The alkaline comet assay was performed using the Trevigen Kit (Maryland, USA) according to the manufacturer’s guidelines. HCC1937 cells were seeded in a 6 well plate and treated with fadraciclib (Cyclacel) or CVT313 (Thermofisher) at the calculated IC5, IC20 or IC50 dose for 5 days, or treated with 10, 20, or 50 nM CDK2 siRNA or CDK9 siRNA, or 50 nM non targeting siRNA for 72 h. Slides were imaged with a fluorescence microscope (Leica DM5500) and analyzed with ImageJ OpenComet software (v1.3.1,49).

TCGA datasets

Breast cancer datasets were downloaded via cBioPortal9 and the BLBC subset identified from PAM50 definitions from TCGA50.

Patient-derived breast cancer xenograft (PDX) models

All in vivo experiments, procedures and endpoints were approved by the Garvan Institute of Medical Research Animal Ethics Committee (protocol 18/26) or the VHIO Animal Ethics Committee (protocol 17/42). PDX BRCA1 R1443* (PDX 11-26) was derived from a metastatic triple negative breast cancer34, and PDX (HCI-002)29 and BRCA1 2080delA (PDX124) are basal on PAM50 classification and ER/PR negative30,51. For PDX (HCI-002) and PDX BRCA1 R1443* (PDX 11-26), 3–4 mm3 sections of tumor tissue were implanted at surgery into the 4th inguinal mammary gland of female NOD-SCID-IL2γR−/− (NSG) mice. PDX BRCA1 2080delA animals were implanted subcutaneously and supplemented with 1 μmol/L estradiol (Sigma) in the drinking water. Tumor growth was assessed twice weekly by caliper measurement and mice were randomized to treatment arms when tumors reached 150–250 mm3 (using the formula: width2 × length × 0.5). Vehicle (4% DMSO, 30% PEG-300), 50 mg/kg olaparib and 25 mg/kg fadraciclib were administered by oral gavage 5 days a week. Mice were treated for 60 days or until tumor volume reached 1000 mm3.

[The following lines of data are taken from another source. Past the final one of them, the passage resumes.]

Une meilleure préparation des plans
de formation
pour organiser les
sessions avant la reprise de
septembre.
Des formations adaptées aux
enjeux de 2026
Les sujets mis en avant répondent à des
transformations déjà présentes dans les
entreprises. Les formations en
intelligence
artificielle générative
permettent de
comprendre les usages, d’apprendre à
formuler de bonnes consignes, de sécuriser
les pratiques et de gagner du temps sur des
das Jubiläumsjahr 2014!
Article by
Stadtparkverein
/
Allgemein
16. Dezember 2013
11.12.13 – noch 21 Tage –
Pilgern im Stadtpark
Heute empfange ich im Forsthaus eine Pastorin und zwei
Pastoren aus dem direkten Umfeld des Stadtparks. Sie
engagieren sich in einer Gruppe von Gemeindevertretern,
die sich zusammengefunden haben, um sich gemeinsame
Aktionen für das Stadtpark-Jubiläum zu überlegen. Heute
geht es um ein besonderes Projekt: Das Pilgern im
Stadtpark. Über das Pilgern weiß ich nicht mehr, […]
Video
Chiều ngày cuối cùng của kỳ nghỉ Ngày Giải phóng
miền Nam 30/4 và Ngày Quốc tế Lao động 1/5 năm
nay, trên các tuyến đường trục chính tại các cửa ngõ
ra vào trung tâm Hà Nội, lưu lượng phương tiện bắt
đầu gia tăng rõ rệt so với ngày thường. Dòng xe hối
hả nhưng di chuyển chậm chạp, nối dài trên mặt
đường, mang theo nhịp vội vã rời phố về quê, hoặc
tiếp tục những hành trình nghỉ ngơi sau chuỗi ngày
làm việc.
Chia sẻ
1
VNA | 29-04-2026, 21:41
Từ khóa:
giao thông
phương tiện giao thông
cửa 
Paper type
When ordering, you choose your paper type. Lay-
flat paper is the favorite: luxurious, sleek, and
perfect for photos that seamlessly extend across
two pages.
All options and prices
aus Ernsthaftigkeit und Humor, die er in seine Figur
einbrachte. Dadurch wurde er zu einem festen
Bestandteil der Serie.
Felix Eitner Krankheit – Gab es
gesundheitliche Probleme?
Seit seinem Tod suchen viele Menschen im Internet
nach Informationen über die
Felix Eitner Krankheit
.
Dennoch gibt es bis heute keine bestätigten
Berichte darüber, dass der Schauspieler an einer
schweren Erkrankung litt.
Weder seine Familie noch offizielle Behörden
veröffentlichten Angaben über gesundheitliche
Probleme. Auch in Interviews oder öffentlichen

PDX IHC and quantification

Tumor tissue was fixed in 10% neutral buffered formalin and embedded in paraffin, before being sectioned (4 μM thick) and stained using the Bond RX Automated Stainer (Leica Biosystems). Heat induced antigen retrieval was performed at pH 9 (Bond Epitope Retrieval solution 2, Leica Biosystems), 100 °C for 30 min, before Υ-H2AX antibody incubation (1:500 dilution, Cell Signaling, Clone 20E3) for 60 min. Detection was performed with diaminobenzidine (Bond Polymer Refine Detection, Leica Biosystems) and slides were counterstained with haematoxylin. Slides were imaged using a slide scanner (AperioCS2, Leica Biosystems), and data were analyzed using QuPath52 as described53.

Statistical analysis

Statistical analysis was performed using Prism SoftwareTM version 7 as indicated for each dataset. Data with greater than 10 data points are presented as box and whisker plots with error bars of minimum to maximum, where the box extends from the 25th to the 75th percentile, and the line in the middle of the box indicates the median, or as bar plots with ± standard error of the mean (s.e.m.). Treatment arms and patient subgroups with less than 10 data points are presented as scatter plots without bars or with bars that indicate the mean, and error bars indicate ± s.e.m. All experiments were performed in triplicate, except as indicated. Replicates of in vitro and in vivo experiments were performed on independent samples.

Reporting summary

Further information on research design is available in the Nature Research Reporting Summary linked to this article.